Femto cells are about putting a tiny cellular base station inside the home or office (technically, indoor office cells are usually called “picocells”). Indoors, the phone roams to the femtocell, and makes calls as normal - but they are connected over the user's broadband service.
Advantages:
- Any phone can roam to them because they use the same GSM or 3G networks. This is significant: one of the selling points of converged services is the promise of cheaper calls using the subscribers' own broadband networks - a saving which is currently wiped out by the high price of dual-mode phones.
- Femtocells should also slow down the operator's worst problem: churn. Service providers can send users a femtocell when they threaten to dump the service because of poor 3G coverage in their homes. If the operator manages to get everyone in a shared house or a family onto a femtocell, it's even harder for the whole family to move its mobile contracts - at the same time - to a different femto provider.
Disadvantages:
- It uses the customer's own broadband and phone line - so it's sitting alongside cheap or free alternatives. All this means operators will have to effectively give away femtocells.
- The radio link in cell phones is strongly asymmetric - the radio element in a femtocell can't be simply re-used from a handset.

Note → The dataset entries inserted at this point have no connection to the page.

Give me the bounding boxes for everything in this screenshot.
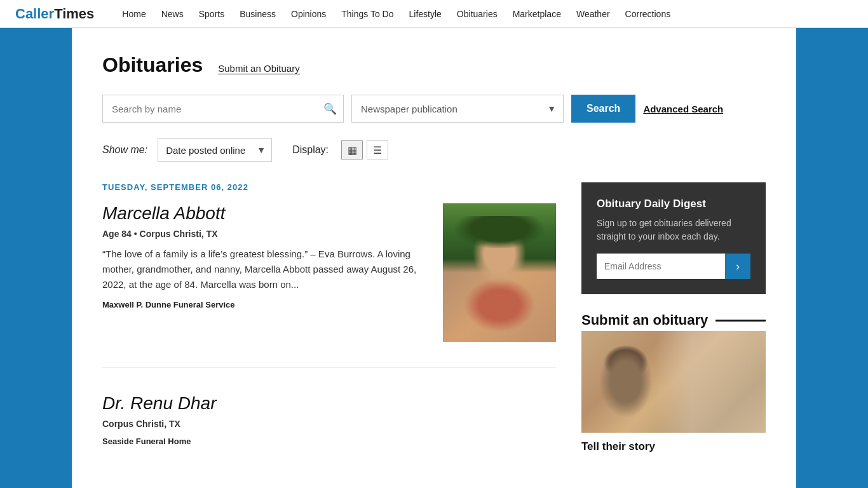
search-icon: 🔍 bbox=[323, 102, 337, 116]
nav-item-home[interactable]: Home bbox=[114, 0, 153, 28]
site-logo[interactable]: Caller Times bbox=[15, 6, 94, 22]
nav-item-corrections[interactable]: Corrections bbox=[618, 0, 679, 28]
digest-desc: Sign up to get obituaries delivered stra… bbox=[597, 217, 750, 243]
content-columns: TUESDAY, SEPTEMBER 06, 2022 Marcella Abb… bbox=[102, 182, 766, 487]
main-nav: HomeNewsSportsBusinessOpinionsThings To … bbox=[114, 0, 678, 28]
search-row: 🔍 Newspaper publication ▼ Search Advance… bbox=[102, 95, 766, 123]
show-me-select[interactable]: Date posted online bbox=[158, 138, 272, 162]
obit-excerpt-1: “The love of a family is a life’s greate… bbox=[102, 247, 428, 292]
page-wrapper: Obituaries Submit an Obituary 🔍 Newspape… bbox=[72, 28, 796, 488]
nav-item-opinions[interactable]: Opinions bbox=[283, 0, 334, 28]
grid-icon: ▦ bbox=[348, 144, 357, 156]
obit-name-2[interactable]: Dr. Renu Dhar bbox=[102, 393, 556, 414]
nav-item-lifestyle[interactable]: Lifestyle bbox=[402, 0, 449, 28]
display-grid-button[interactable]: ▦ bbox=[341, 140, 363, 159]
nav-item-news[interactable]: News bbox=[154, 0, 191, 28]
main-column: TUESDAY, SEPTEMBER 06, 2022 Marcella Abb… bbox=[102, 182, 556, 487]
submit-obituary-link[interactable]: Submit an Obituary bbox=[218, 63, 299, 74]
submit-obit-image[interactable] bbox=[581, 331, 766, 433]
tell-story-label: Tell their story bbox=[581, 440, 766, 453]
obit-text-1: Marcella Abbott Age 84 • Corpus Christi,… bbox=[102, 203, 428, 342]
nav-item-obituaries[interactable]: Obituaries bbox=[449, 0, 505, 28]
nav-item-marketplace[interactable]: Marketplace bbox=[505, 0, 569, 28]
nav-item-business[interactable]: Business bbox=[232, 0, 283, 28]
arrow-right-icon: › bbox=[736, 260, 740, 273]
page-title: Obituaries bbox=[102, 53, 203, 77]
newspaper-select[interactable]: Newspaper publication bbox=[351, 95, 564, 123]
display-label: Display: bbox=[292, 144, 329, 156]
digest-title: Obituary Daily Digest bbox=[597, 198, 750, 210]
nav-item-things-to-do[interactable]: Things To Do bbox=[334, 0, 401, 28]
logo-times: Times bbox=[54, 6, 94, 22]
search-icon-button[interactable]: 🔍 bbox=[316, 95, 344, 123]
submit-obit-section: Submit an obituary Tell their story bbox=[581, 312, 766, 453]
newspaper-select-wrap: Newspaper publication ▼ bbox=[351, 95, 564, 123]
obit-card-2: Dr. Renu Dhar Corpus Christi, TX Seaside… bbox=[102, 393, 556, 466]
list-icon: ☰ bbox=[373, 144, 382, 156]
display-list-button[interactable]: ☰ bbox=[367, 140, 388, 159]
date-header: TUESDAY, SEPTEMBER 06, 2022 bbox=[102, 182, 556, 192]
digest-box: Obituary Daily Digest Sign up to get obi… bbox=[581, 182, 766, 294]
obit-photo-1[interactable] bbox=[443, 203, 556, 342]
search-name-input[interactable] bbox=[102, 95, 344, 123]
nav-item-weather[interactable]: Weather bbox=[569, 0, 618, 28]
search-button[interactable]: Search bbox=[571, 95, 635, 123]
site-header: Caller Times HomeNewsSportsBusinessOpini… bbox=[0, 0, 868, 28]
nav-item-sports[interactable]: Sports bbox=[191, 0, 232, 28]
obit-photo-image-1 bbox=[443, 203, 556, 342]
search-name-wrap: 🔍 bbox=[102, 95, 344, 123]
email-submit-button[interactable]: › bbox=[725, 254, 750, 279]
obit-name-1[interactable]: Marcella Abbott bbox=[102, 203, 428, 224]
submit-obit-title: Submit an obituary bbox=[581, 312, 766, 329]
obit-card-1: Marcella Abbott Age 84 • Corpus Christi,… bbox=[102, 203, 556, 368]
obit-funeral-1: Maxwell P. Dunne Funeral Service bbox=[102, 300, 428, 309]
logo-caller: Caller bbox=[15, 6, 54, 22]
show-me-label: Show me: bbox=[102, 144, 147, 156]
display-buttons: ▦ ☰ bbox=[341, 140, 388, 159]
obit-funeral-2: Seaside Funeral Home bbox=[102, 437, 556, 446]
sidebar-column: Obituary Daily Digest Sign up to get obi… bbox=[581, 182, 766, 487]
email-row: › bbox=[597, 254, 750, 279]
advanced-search-link[interactable]: Advanced Search bbox=[643, 104, 723, 114]
obit-text-2: Dr. Renu Dhar Corpus Christi, TX Seaside… bbox=[102, 393, 556, 446]
obit-meta-2: Corpus Christi, TX bbox=[102, 419, 556, 429]
email-input[interactable] bbox=[597, 254, 725, 279]
show-me-select-wrap: Date posted online ▼ bbox=[158, 138, 272, 162]
obit-meta-1: Age 84 • Corpus Christi, TX bbox=[102, 229, 428, 239]
page-title-row: Obituaries Submit an Obituary bbox=[102, 53, 766, 77]
filter-row: Show me: Date posted online ▼ Display: ▦… bbox=[102, 138, 766, 162]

- Femtocells may make it harder for customers to change provider, but the cost of the femtocell has to be added in, so they increase the cost to the operator when a customer churns away to another service provider.
- It is quite complicated as well customers will roam between macro cells outside the house and femtocells inside. But this means the radio coverage of the femtocell - managed by the customer - must be coordinated with that of the macrocell. And the operator can look forward to costly customer support calls, when the user unplugs the femto, breaks it or causes interference to it, - or when the femto fails because the customer's broadband goes down.
Other burning questions in this regard are as follows
- Will mobile operators charge the same for minutes via femto cellular devices?
- Will enterprises buy femto cellular devices like Wi-Fi access points to extend cellular coverage?
- How do you stop your neighbors from using your femto cellular device and the associated broadband bandwidth?
- And how much are you willing to pay for a device that lets you use mobile phones in your house?
- Homes are going to be full of other kit including Wi-Fi access points and broadband gateways, and most households will have phones from multiple operators, and what if there are more than one Femtos in one house?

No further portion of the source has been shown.